■ WORK REQUEST ■
Extract exactly the lines from the top of the records through the line containing "style file 1 (85, 1913)", and keep pictures out of the copy.

Collected data:
* * * *

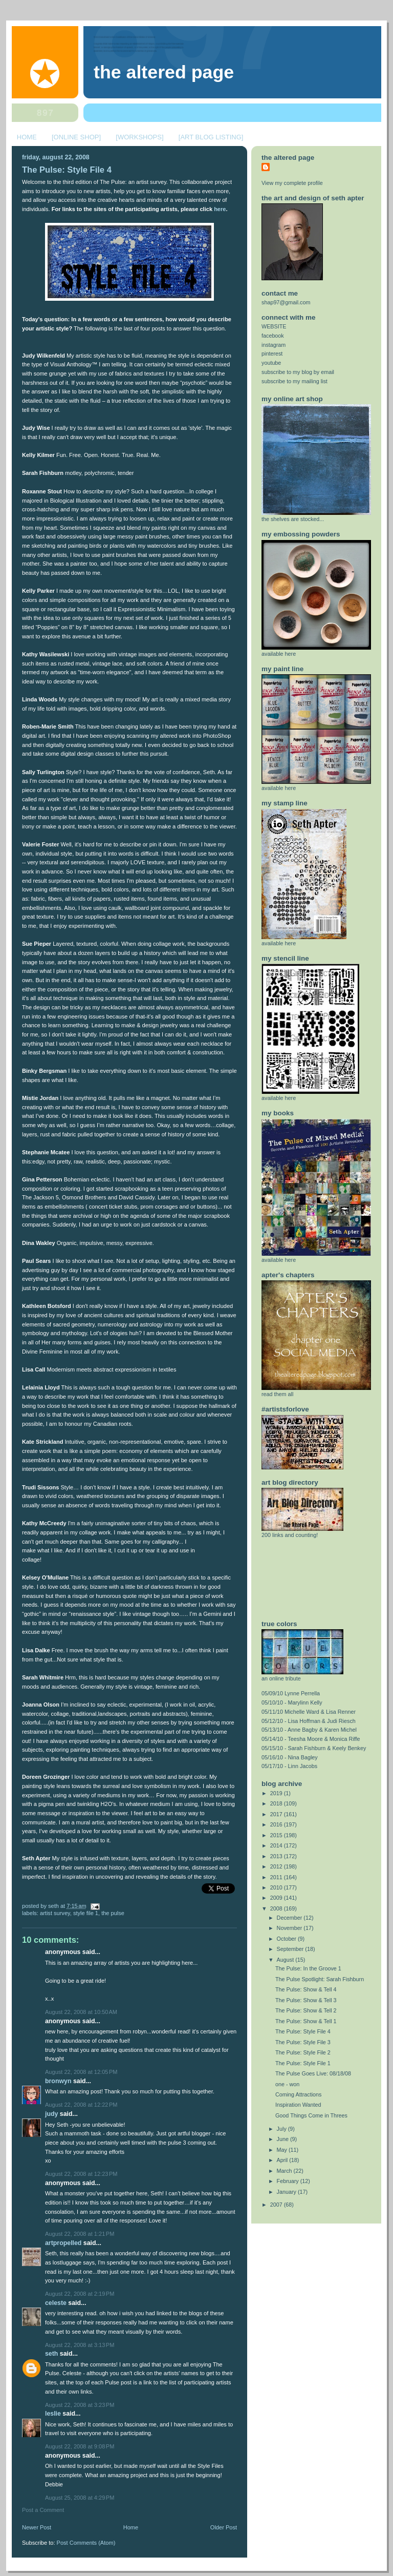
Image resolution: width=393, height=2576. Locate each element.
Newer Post (36, 2527)
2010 (277, 1887)
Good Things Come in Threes (311, 2115)
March (285, 2171)
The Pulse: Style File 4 (67, 170)
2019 (277, 1793)
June (283, 2139)
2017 (277, 1814)
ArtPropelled (63, 2243)
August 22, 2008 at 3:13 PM (79, 2345)
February (288, 2181)
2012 (277, 1866)
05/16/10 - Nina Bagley (289, 1757)
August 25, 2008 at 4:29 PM (79, 2498)
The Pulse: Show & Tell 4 (306, 1989)
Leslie (53, 2413)
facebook (272, 336)
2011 (277, 1877)
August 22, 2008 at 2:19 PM (79, 2294)
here (220, 209)
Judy (51, 2113)
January (287, 2192)
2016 (277, 1824)
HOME (27, 137)
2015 (277, 1835)
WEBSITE (274, 326)
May (283, 2150)
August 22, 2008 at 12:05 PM (81, 2072)
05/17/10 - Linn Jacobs (289, 1766)
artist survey (55, 1913)
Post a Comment (43, 2510)
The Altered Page (164, 72)
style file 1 (85, 1913)
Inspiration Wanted (298, 2105)
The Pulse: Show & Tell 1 (306, 2021)
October (287, 1939)
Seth (51, 2353)
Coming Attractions (298, 2094)
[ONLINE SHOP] (76, 137)
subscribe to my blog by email (297, 372)
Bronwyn (58, 2081)
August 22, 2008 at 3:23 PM (79, 2405)
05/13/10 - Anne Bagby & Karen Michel (309, 1730)
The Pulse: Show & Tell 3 (306, 2000)
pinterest (271, 353)
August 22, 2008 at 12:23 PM (81, 2174)
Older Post (223, 2527)
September (291, 1949)
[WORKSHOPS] (139, 137)
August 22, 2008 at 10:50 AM (81, 2012)
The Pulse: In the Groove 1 (308, 1968)
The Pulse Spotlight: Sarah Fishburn (319, 1979)
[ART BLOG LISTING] (211, 137)
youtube (271, 363)
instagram (273, 345)
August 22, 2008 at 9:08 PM (79, 2446)
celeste (56, 2303)
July (282, 2129)
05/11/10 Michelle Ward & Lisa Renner (308, 1712)
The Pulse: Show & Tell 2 (306, 2010)
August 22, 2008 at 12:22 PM (81, 2105)
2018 (277, 1803)
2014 (277, 1845)
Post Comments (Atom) (86, 2543)
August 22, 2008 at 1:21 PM (79, 2234)
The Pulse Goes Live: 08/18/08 (313, 2073)
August (286, 1960)
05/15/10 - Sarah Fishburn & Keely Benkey (313, 1748)
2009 (277, 1898)
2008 (277, 1908)
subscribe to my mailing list (294, 381)
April (283, 2160)
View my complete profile (292, 183)
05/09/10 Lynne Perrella (290, 1693)
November (290, 1928)
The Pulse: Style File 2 (303, 2052)
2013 (277, 1856)
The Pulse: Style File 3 (303, 2042)
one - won (287, 2084)
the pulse (112, 1913)
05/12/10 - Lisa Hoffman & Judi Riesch (308, 1721)
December (290, 1918)
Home (130, 2527)
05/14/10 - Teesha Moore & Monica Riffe (310, 1739)
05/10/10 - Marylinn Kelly (291, 1702)
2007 (277, 2204)
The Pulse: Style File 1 (303, 2063)
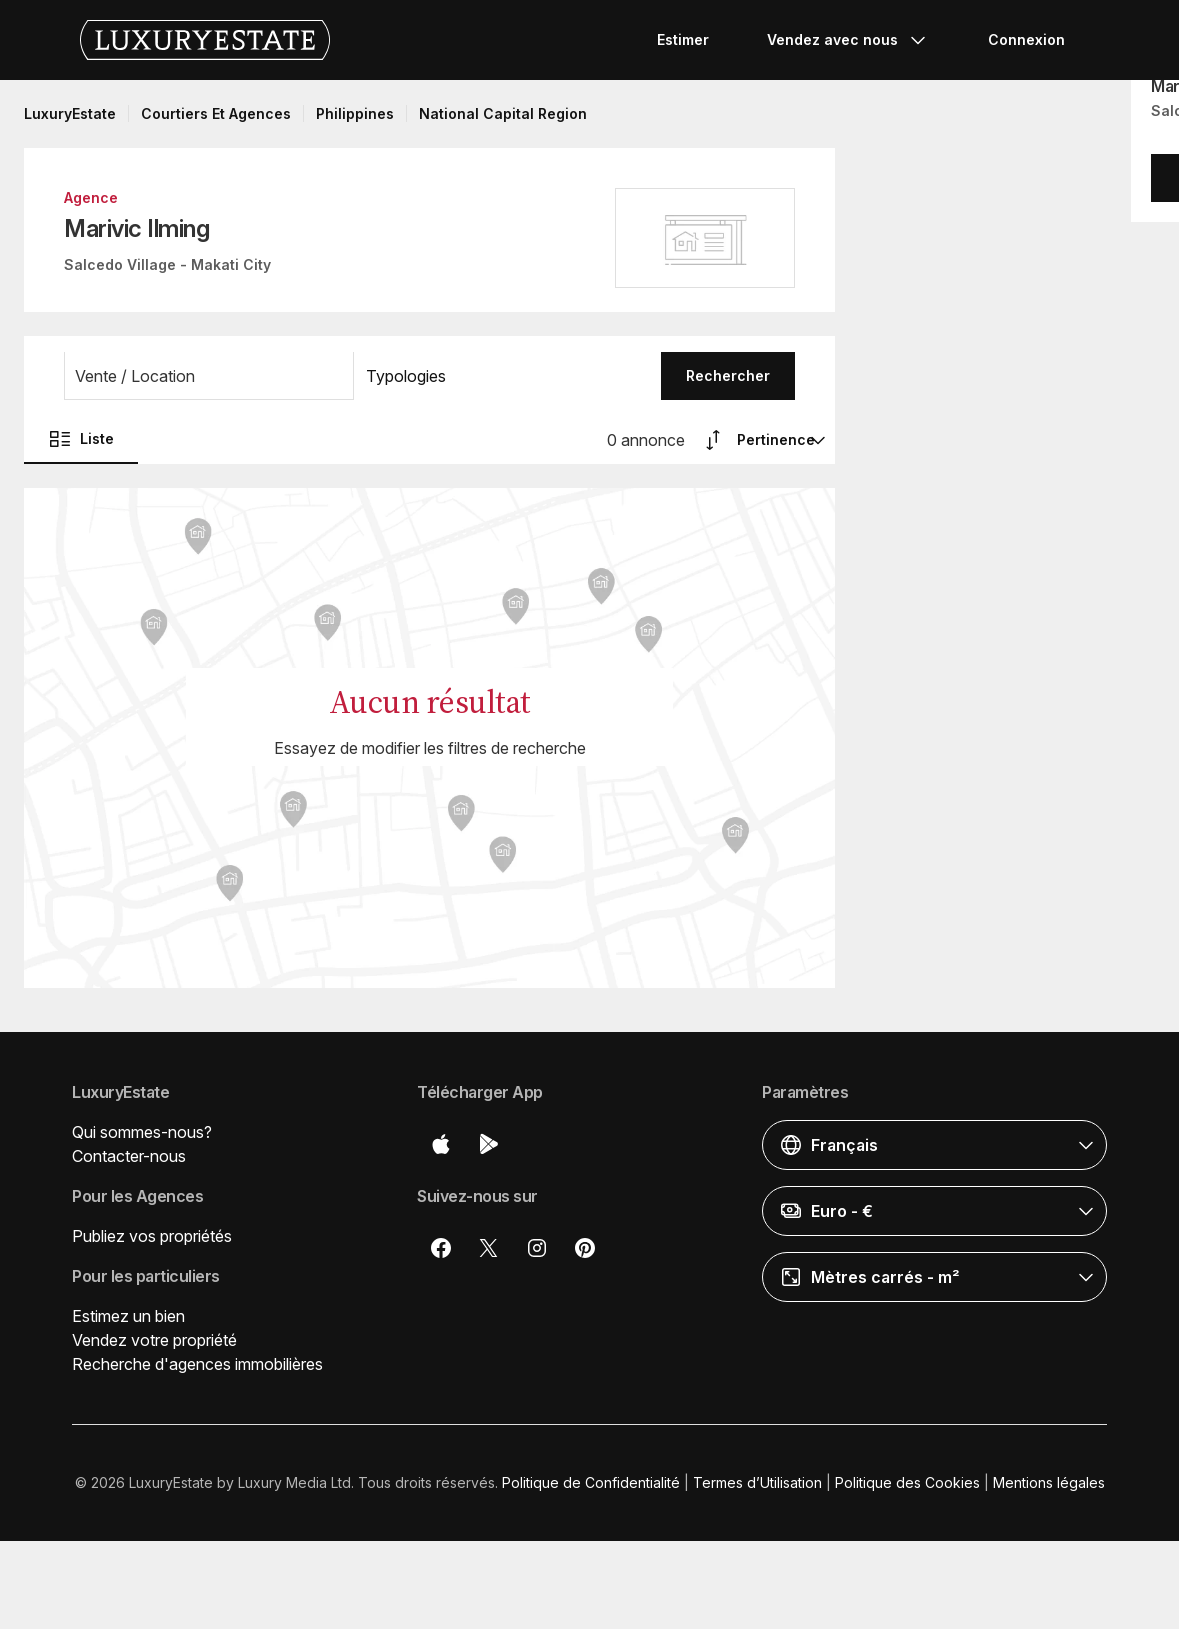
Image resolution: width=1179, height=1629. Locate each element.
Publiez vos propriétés (152, 1236)
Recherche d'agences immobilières (197, 1364)
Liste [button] (81, 439)
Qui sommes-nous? (142, 1132)
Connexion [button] (1026, 39)
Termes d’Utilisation (757, 1482)
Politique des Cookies (907, 1482)
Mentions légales (1049, 1482)
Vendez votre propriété (154, 1340)
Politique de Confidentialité (591, 1482)
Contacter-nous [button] (129, 1156)
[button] (209, 376)
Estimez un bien (128, 1316)
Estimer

* * * *

■ WRITTEN REPLY ■
Image resolution: width=393, height=2576. Locate each element.
Newer Post (36, 2527)
2010 (277, 1887)
Good Things Come in Threes (311, 2115)
March (285, 2171)
The Pulse: Style File 4 (67, 170)
2019 (277, 1793)
June (283, 2139)
2017 (277, 1814)
ArtPropelled (63, 2243)
August 22, 2008 at 3:13 PM (79, 2345)
February (288, 2181)
2012 (277, 1866)
05/16/10 - Nina Bagley (289, 1757)
August 25, 2008 at 4:29 PM (79, 2498)
The Pulse: Show & Tell 4 (306, 1989)
Leslie (53, 2413)
facebook (272, 336)
2011 (277, 1877)
August 22, 2008 at 2:19 PM (79, 2294)
here (220, 209)
Judy (51, 2113)
January (287, 2192)
2016 (277, 1824)
HOME (27, 137)
2015 (277, 1835)
WEBSITE (274, 326)
May (283, 2150)
August 22, 2008 at 12:05 PM (81, 2072)
05/17/10 - Linn Jacobs (289, 1766)
artist survey (55, 1913)
Post a Comment (43, 2510)
The Altered Page (164, 72)
style file 1 (85, 1913)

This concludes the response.